Pío XII había recibido ya dos veces a Álvaro del Portillo; y también, por separado, a los profesores de Derecho Orlandis y Canals; y al científico José María Albareda, cuya talla intelectual asombró al pontífice. Ahora se prepara la primera audiencia del Papa con Escrivá de Balaguer, que será muy pronto: el 16 de julio. Pío XII no sólo ha conocido, pues, a varios miembros de la Obra, sino que desde 1943 reza nominalmente por el fundador y tiene entre sus libros un ejemplar de Camino. (4)

En esa conversación privada, Escrivá de Balaguer explica al Papa qué es y qué no es el Opus Dei. Y Pío XII le aconseja ponerse en contacto con quienes están llevando a cabo unos trabajos jurídicos que desembocarán en la nueva constitución apostólica Provida Mater Ecclesia. (5) De ahí arrancarán los institutos seculares. El Opus Dei podrá tener así cierto anclaje canónico dentro de la Iglesia.
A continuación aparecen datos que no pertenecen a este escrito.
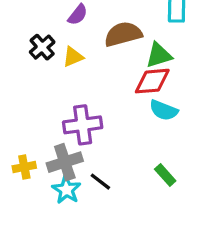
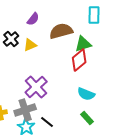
red diamond: (152, 81) -> (79, 60), turned -35
cyan semicircle: (164, 110) -> (86, 94), moved
purple cross: (83, 125) -> (36, 87), turned -35

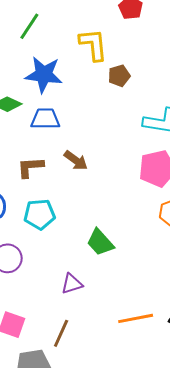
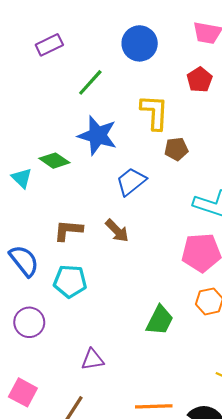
blue trapezoid: (45, 119) -> (131, 182), moved, turned -48
green trapezoid: (100, 242) -> (160, 320), moved, turned -120

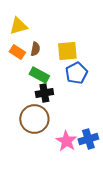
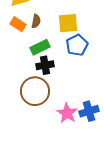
green rectangle: (39, 75) -> (40, 47), turned -54

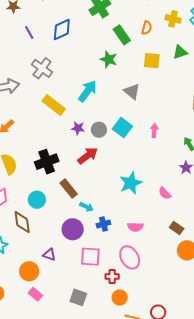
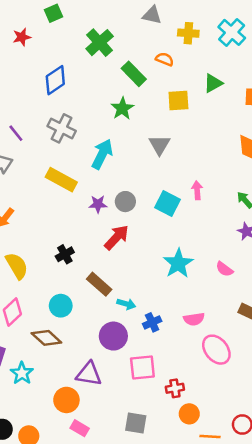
yellow cross: (173, 19) -> (188, 33), moved
orange semicircle: (147, 28) -> (165, 59), turned -72
purple line: (29, 33) -> (16, 133), moved
green star: (109, 59) -> (122, 108), turned 30
gray cross: (42, 68) -> (62, 128), moved
gray triangle: (132, 91) -> (159, 145), turned 30
cyan square: (122, 128) -> (167, 203), moved
black cross: (47, 162) -> (65, 254), size x0.6
brown diamond: (22, 222) -> (46, 338), turned -30
purple triangle: (49, 255) -> (89, 374), size x1.5
pink ellipse: (130, 257) -> (216, 350), moved

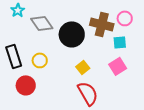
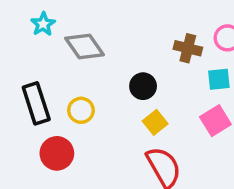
brown cross: (102, 24) -> (188, 48), size x0.7
black circle: (72, 34) -> (143, 86), moved, size x0.6

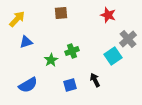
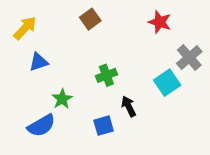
brown square: (61, 13) -> (90, 19), turned -32
green star: (51, 60) -> (62, 99), moved
black arrow: (95, 80) -> (129, 106), moved

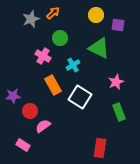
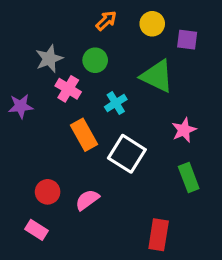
orange arrow: (53, 13) -> (106, 21), moved
gray star: (31, 19) -> (49, 59), moved
purple star: (13, 96) -> (21, 106), moved
red circle: (30, 111) -> (48, 192), moved
pink semicircle: (43, 126) -> (87, 200), moved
No es una fórmula feliz, porque el Opus Dei ni vive ni debe vivir el «estado de perfección», que, en cambio, asumen los institutos seculares. Pero con todo, de algún modo, ahí se sanciona el hecho -entonces novedoso- de la entrega total de los laicos, permaneciendo en el mismo estado, oficio y lugar que ocupaban en el mundo.

Con el Decretum laudis de aprobación del Opus Dei, emitido apenas tres semanas después, también por Pío XII, Escrivá consigue el reconocimiento de la vocación universal a la santidad que la Obra promueve, tanto para hombres como para mujeres y tanto para sacerdotes como para laicos: una misma vocación, sin grados, sin diferencias, sin escalas y sin escalafones.

Para ello no ha necesitado utilizar atajos ni vericuetos de privilegio: Josemaría Escrivá reza y hace rezar, estudia y hace estudiar, trabaja y hace trabajar. Llama a las puertas donde deben oírle. Guarda muchas, muchísimas, antesalas. Y habla siempre con la fuerza y la humildad de quien está esforzándose por sacar adelante algo que no es ambición propia, sino encargo querido y requerido por Dios. Esa seguridad de que la Obra es divina será, sin duda, la clave de su persuasión.

Sin embargo, la constitución Provida Mater Ecclesia no es -y se verá enseguida- el «traje adecuado» para andar por las calles del mundo, nel bel mezzo della strada, siendo gente corriente, the ordinary people: los demás entre los demás. Por eso, en todo momento y en todas las instancias, Escrivá afirma con claridad y tenacidad «baturras» que él está en la dinámica de una espera: en un «conceder, sin ceder, con ánimo de recuperar». (6)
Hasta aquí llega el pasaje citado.